Special teams coordinator Michael Ghobrial’s unit was horrendous again.
They allowed a punt return for a touchdown for a second straight game, a 63-yarder from Washington’s Jaylin Lane, on a line drive kick by new punter Cameron Johnston. And kicker Younghoe Koo missed two field goal attempts from 52 and 51 yards.
All three sides of the ball chipped in to the dysfunction. On defense, there was a poor tackling effort by corner Paulson Adebo on a long Terry McLaurin touchdown pass from Marcus Mariota. And on offense, right tackle Jermaine Eluemunor at one point had a three-play sequence of allowing a QB hit and a sack followed by committing a false start.
Washington kept losing players to injury throughout the game, but it didn’t matter.
The Giants fell to 5-18-1 (.208) in the NFC East since Joe Schoen and Brian Daboll took over the franchise in 2022. And they now have a losing record against all three of their NFC East foes in those four years: 0-7 against the Cowboys, 2-7 against the Eagles and 3-4-1 against Washington.
Dart is trying to will the Giants out of this malaise. When the Giants trailed 13-0 early, he even had a 29-yard run downfield where he refused to slide and decided to take on a couple of defenders while fighting for more yards and eyeing the end zone.

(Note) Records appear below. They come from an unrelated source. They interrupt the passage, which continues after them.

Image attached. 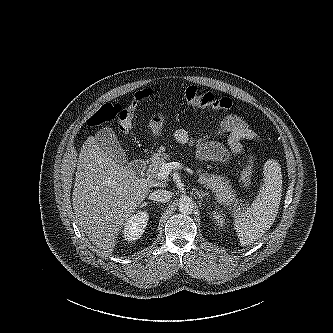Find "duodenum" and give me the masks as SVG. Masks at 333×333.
Instances as JSON below:
<instances>
[{"label": "duodenum", "mask_w": 333, "mask_h": 333, "mask_svg": "<svg viewBox=\"0 0 333 333\" xmlns=\"http://www.w3.org/2000/svg\"><path fill=\"white\" fill-rule=\"evenodd\" d=\"M130 169L133 172L143 173L147 169V162L143 159H137L131 162Z\"/></svg>", "instance_id": "duodenum-1"}]
</instances>
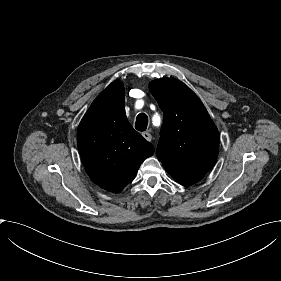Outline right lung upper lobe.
Masks as SVG:
<instances>
[{
	"label": "right lung upper lobe",
	"instance_id": "right-lung-upper-lobe-1",
	"mask_svg": "<svg viewBox=\"0 0 281 281\" xmlns=\"http://www.w3.org/2000/svg\"><path fill=\"white\" fill-rule=\"evenodd\" d=\"M78 149L90 179L119 193L137 174L154 148L128 122L125 89L112 82L91 104L77 132Z\"/></svg>",
	"mask_w": 281,
	"mask_h": 281
}]
</instances>
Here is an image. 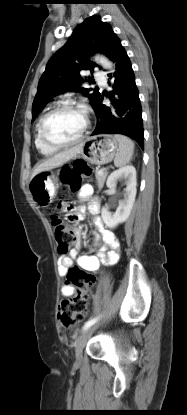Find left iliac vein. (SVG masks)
I'll list each match as a JSON object with an SVG mask.
<instances>
[{
  "label": "left iliac vein",
  "mask_w": 187,
  "mask_h": 415,
  "mask_svg": "<svg viewBox=\"0 0 187 415\" xmlns=\"http://www.w3.org/2000/svg\"><path fill=\"white\" fill-rule=\"evenodd\" d=\"M96 328L97 325H91L90 327L85 329V331L77 339L75 345V357L77 363H81L83 357V349Z\"/></svg>",
  "instance_id": "4c4485c4"
}]
</instances>
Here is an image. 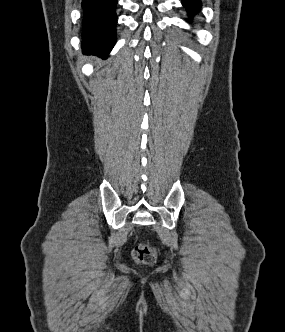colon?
<instances>
[{
  "label": "colon",
  "mask_w": 285,
  "mask_h": 332,
  "mask_svg": "<svg viewBox=\"0 0 285 332\" xmlns=\"http://www.w3.org/2000/svg\"><path fill=\"white\" fill-rule=\"evenodd\" d=\"M132 258L139 264L152 265L156 260V253L148 244H137L132 249Z\"/></svg>",
  "instance_id": "obj_1"
}]
</instances>
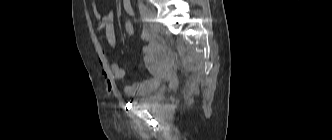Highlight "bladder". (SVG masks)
<instances>
[{
  "label": "bladder",
  "mask_w": 332,
  "mask_h": 140,
  "mask_svg": "<svg viewBox=\"0 0 332 140\" xmlns=\"http://www.w3.org/2000/svg\"><path fill=\"white\" fill-rule=\"evenodd\" d=\"M148 83L147 89L135 96L132 101L135 104L147 105L155 100L159 99L160 97V87H161V80L160 79H150L145 81Z\"/></svg>",
  "instance_id": "1"
}]
</instances>
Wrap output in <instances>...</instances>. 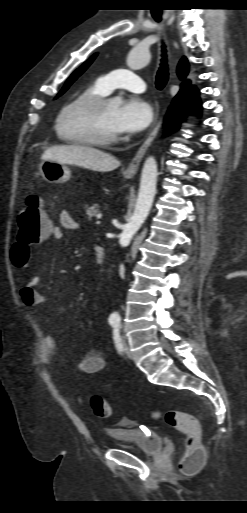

He did slide on his next scramble, though, and yet there he was in the fourth quarter, ducking down for cover and still taking a hit and being sent to the medical tent for an evaluation.
“I mean, I don’t know [what I can do differently], maybe just run the other way,” Dart said. “I have no idea. Not sure.”
He would welcome more designed runs, as the Giants used him earlier this season, if they returned to that strategy.
“I’m a competitor,” he said. “I want the ball in my hands. I definitely feel comfortable and confident running the ball.”
But he said he has “confidence in the guys around me,” and he’ll run whatever play Kafka calls.
The question is what Dart can do to prevent being singled out as a health risk, especially if a hit that he considered minor is leading to his removal from games.
His name, at the moment, is synonymous nationally with the NFL’s concussion issue and management. That’s not a good place to be for a quarterback whose athleticism is one of his greatest traits — and who is searching for answers to channel the “frustration” of this losing into solutions for the future for both him and the team.
“It’s definitely tough,” Dart said. “I’m not gonna talk around it. It’s definitely tough. But the only thing we can do is come back into the facility, prepare even harder and continue to try to learn.
“I know this isn’t gonna be the case for the future, and things are gonna eventually turn around,” he continued. “I definitely have that in my mind. But as a team, we want to get that switched immediately.”